Stored items from a collection
——
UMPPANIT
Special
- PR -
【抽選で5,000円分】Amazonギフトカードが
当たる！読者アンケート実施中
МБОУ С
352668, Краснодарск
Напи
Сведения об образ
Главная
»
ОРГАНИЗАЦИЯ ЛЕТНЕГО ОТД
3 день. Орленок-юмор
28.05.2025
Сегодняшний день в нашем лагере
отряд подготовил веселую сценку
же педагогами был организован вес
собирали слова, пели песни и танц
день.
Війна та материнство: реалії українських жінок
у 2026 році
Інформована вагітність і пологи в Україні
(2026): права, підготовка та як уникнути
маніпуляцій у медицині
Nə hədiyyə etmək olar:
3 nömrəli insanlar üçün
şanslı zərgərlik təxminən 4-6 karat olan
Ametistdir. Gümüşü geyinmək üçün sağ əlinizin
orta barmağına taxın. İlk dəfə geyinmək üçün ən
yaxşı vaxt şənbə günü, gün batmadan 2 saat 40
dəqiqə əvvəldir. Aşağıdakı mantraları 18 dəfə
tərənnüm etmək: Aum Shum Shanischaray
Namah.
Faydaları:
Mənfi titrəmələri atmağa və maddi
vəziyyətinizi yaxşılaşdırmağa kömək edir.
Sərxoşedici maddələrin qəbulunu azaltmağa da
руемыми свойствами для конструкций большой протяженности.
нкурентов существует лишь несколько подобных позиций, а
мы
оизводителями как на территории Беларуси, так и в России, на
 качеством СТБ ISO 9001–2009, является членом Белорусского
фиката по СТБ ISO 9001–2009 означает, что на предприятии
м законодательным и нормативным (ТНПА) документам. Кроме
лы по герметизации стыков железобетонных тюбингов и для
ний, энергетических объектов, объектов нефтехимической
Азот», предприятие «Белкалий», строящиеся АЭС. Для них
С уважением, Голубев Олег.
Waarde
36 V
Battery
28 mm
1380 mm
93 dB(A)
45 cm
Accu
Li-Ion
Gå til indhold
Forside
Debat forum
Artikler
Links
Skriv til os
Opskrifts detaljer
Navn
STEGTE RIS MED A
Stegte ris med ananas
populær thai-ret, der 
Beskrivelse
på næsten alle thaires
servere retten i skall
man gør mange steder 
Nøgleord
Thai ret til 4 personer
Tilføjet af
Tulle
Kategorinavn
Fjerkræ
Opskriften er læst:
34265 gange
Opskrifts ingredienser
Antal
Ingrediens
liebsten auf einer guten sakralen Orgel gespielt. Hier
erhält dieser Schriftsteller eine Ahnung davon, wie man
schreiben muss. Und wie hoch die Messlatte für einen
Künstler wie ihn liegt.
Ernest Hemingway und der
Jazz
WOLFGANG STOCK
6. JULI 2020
——
Could you give the data again, word for word?

Solution to this problem:
UMPPANIT
Special
- PR -
【抽選で5,000円分】Amazonギフトカードが
当たる！読者アンケート実施中
МБОУ С
352668, Краснодарск
Напи
Сведения об образ
Главная
»
ОРГАНИЗАЦИЯ ЛЕТНЕГО ОТД
3 день. Орленок-юмор
28.05.2025
Сегодняшний день в нашем лагере
отряд подготовил веселую сценку
же педагогами был организован вес
собирали слова, пели песни и танц
день.
Війна та материнство: реалії українських жінок
у 2026 році
Інформована вагітність і пологи в Україні
(2026): права, підготовка та як уникнути
маніпуляцій у медицині
Nə hədiyyə etmək olar:
3 nömrəli insanlar üçün
şanslı zərgərlik təxminən 4-6 karat olan
Ametistdir. Gümüşü geyinmək üçün sağ əlinizin
orta barmağına taxın. İlk dəfə geyinmək üçün ən
yaxşı vaxt şənbə günü, gün batmadan 2 saat 40
dəqiqə əvvəldir. Aşağıdakı mantraları 18 dəfə
tərənnüm etmək: Aum Shum Shanischaray
Namah.
Faydaları:
Mənfi titrəmələri atmağa və maddi
vəziyyətinizi yaxşılaşdırmağa kömək edir.
Sərxoşedici maddələrin qəbulunu azaltmağa da
руемыми свойствами для конструкций большой протяженности.
нкурентов существует лишь несколько подобных позиций, а
мы
оизводителями как на территории Беларуси, так и в России, на
 качеством СТБ ISO 9001–2009, является членом Белорусского
фиката по СТБ ISO 9001–2009 означает, что на предприятии
м законодательным и нормативным (ТНПА) документам. Кроме
лы по герметизации стыков железобетонных тюбингов и для
ний, энергетических объектов, объектов нефтехимической
Азот», предприятие «Белкалий», строящиеся АЭС. Для них
С уважением, Голубев Олег.
Waarde
36 V
Battery
28 mm
1380 mm
93 dB(A)
45 cm
Accu
Li-Ion
Gå til indhold
Forside
Debat forum
Artikler
Links
Skriv til os
Opskrifts detaljer
Navn
STEGTE RIS MED A
Stegte ris med ananas
populær thai-ret, der 
Beskrivelse
på næsten alle thaires
servere retten i skall
man gør mange steder 
Nøgleord
Thai ret til 4 personer
Tilføjet af
Tulle
Kategorinavn
Fjerkræ
Opskriften er læst:
34265 gange
Opskrifts ingredienser
Antal
Ingrediens
liebsten auf einer guten sakralen Orgel gespielt. Hier
erhält dieser Schriftsteller eine Ahnung davon, wie man
schreiben muss. Und wie hoch die Messlatte für einen
Künstler wie ihn liegt.
Ernest Hemingway und der
Jazz
WOLFGANG STOCK
6. JULI 2020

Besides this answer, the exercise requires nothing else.